08 Mars: au-delà des apparats festifs!
Le 08 mars rappelle les luttes collectives et les sacrifices importants consentis pour obtenir l’égalité des droits entre femmes et hommes. Malheureusement à l’heure où ces droits sont partout menacés, cette date semble devenir une scène piteuse où se produisent des Etats hypocrites. En tout cas dans les faits, le contraste entre le quotidien des femmes et la célébration du 08 mars est perceptible.
Discours charmeurs, remise de prix de concours dédiés aux femmes et aux filles, concerts géants de femmes, vernissage aux œuvres d’artistes femmes, débats sont en général au menu de la célébration du 8 mars, au Bénin. A côté, des drames se jouent dans le secret des cœurs ou des concessions de nombreuses béninoises et dans l’action sélective des institutions gouvernementales ainsi que des organisations de la société civile dont les voix sont parfois éteintes.
Quelques chiffres en marge du 08 Mars
Environ 1500 femmes décèdent chaque année en voulant donner la vie au Bénin. En clair, 4 femmes perdent la vie, par jour dans le pays des suites d’une complication de grossesse ou d’accouchement. Des dizaines d’autres sont retenues dans les maternités publiques pour défaut de paiement des frais d’accouchement.
Depuis 2021, le droit à l’avortement est une réalité dans les textes de lois béninois. Mais aucune structure d’interruption volontaire de grossesse n’a été créée à ce jour pour permettre aux femmes qui en ont besoin de jouir de ce droit. Résultat, selon les chiffres du gouvernement, au moins 200 femmes meurent à cause d’une complication d’avortement.

En 2025, le Comité pour l’élimination de la discrimination à l’égard des femmes ( CEDAW selon l’acronyme anglais) après examen des mesures prises par le gouvernement pour la mise en oeuvre de la Convention sur l’élimination de toutes les formes de discrimination à l’égard des femmes a déclaré que la violence basée sur le genre est malgré tout encore très répandue au Bénin. 49,9% de femmes ont été touchées en 2022 selon une étude nationale avec un taux beaucoup plus élevé parmi les adolescentes âgées de 15 à 19 ans. D’après une étude réalisée par l’ONG ALCRER en 2021, 7 femmes sur 10 subissent le harcèlement sexuel en milieu professionnel au Bénin.
Les féminicides ne sont pas non plus rares dans la société béninoise. Il n’y a cependant pas de statistiques officielles pour appréhender l’ampleur du phénomène même si des cas sont régulièrement rapportés sur les réseaux sociaux. Par exemple, en décembre 2025, des médias en ligne ont fait écho de la mort d’une femme brulée par son amant dans une voiture. Plus tôt en 2022, trois femmes transgenres ont été frappées et forcées à se dénuder en public. Il faut remarquer par ailleurs que les lois béninoises sont muettes quant à la protection des femmes de la communauté LGBTQ+.
Les droits des femmes d’hier à aujourd’hui
Selon l’UNICEF, le monde compte 1,1 milliard de filles dont le talent, la créativité, les ambitions sont compromis par les discriminations, les violences et les inégalités. Dans les conflits armés qui se multiplient dans plusieurs parties du monde, les filles et les femmes sont violées et tuées dans des conditions inhumaines. En plus, certaines sont exploitées, déscolarisées avec des rêves qui volent en éclat.
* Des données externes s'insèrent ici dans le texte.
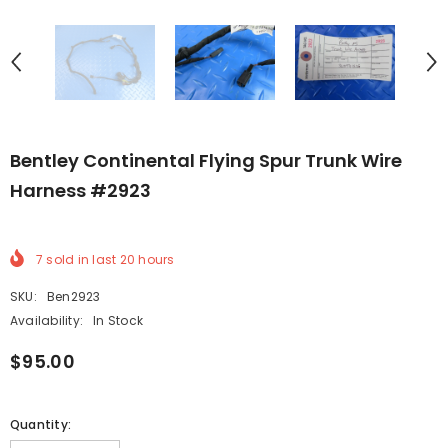
Bentley Continental Flying Spur Trunk Wire
Harness #2923
7
sold in last
20
hours
SKU:
Ben2923
Availability:
In Stock
$95.00
Quantity:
On se souvient encore de la loi sur l’avortement revisitée en 2022 dans certains Etats des Etats Unis d’Amérique. Partout dans le monde, on assiste ainsi au recul des droits des femmes.

Dans les pays africains, la condition des filles et des femmes est d’autant plus discriminante que ces pays sont tributaires des normes socioculturelles et des croyances religieuses. Au Bénin par exemple, combien de voix de femmes portent-elles malgré les efforts faits pour augmenter le taux de représentativité féminine dans les instances politiques? Les coachs de vie crient à l’autonomisation des femmes, certaines féministes parlent de changement de paradigme en matière d’éducation et à l’échelle régionale, le concept de ‘’masculinité positive’’ commence à prendre une grande proportion.
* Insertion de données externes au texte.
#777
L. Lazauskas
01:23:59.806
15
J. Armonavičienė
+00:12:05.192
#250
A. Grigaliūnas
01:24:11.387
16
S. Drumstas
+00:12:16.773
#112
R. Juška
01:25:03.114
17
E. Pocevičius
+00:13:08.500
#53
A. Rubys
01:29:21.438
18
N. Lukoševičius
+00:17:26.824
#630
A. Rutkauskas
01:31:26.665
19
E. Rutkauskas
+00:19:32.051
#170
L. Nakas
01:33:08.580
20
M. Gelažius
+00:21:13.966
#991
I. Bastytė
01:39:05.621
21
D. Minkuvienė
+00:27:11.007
De potentielles solutions pour une égalité de traitement entre filles et garçons? Peut-être! Mais en attendant, le 08 mars reste plutôt la journée des grandes réjouissances en l’honneur des femmes. Parées dans leur plus beaux apparats, elles crient , sautent, mangent et après les vieux démons surgissent encore et encore.
Un éveil et une lutte plus collective des femmes elles-mêmes pour un 08 mars replacé dans son contexte? Nous semblons bien loin de la transformation profonde de nos sociétés en faveur des femmes, souhaitée.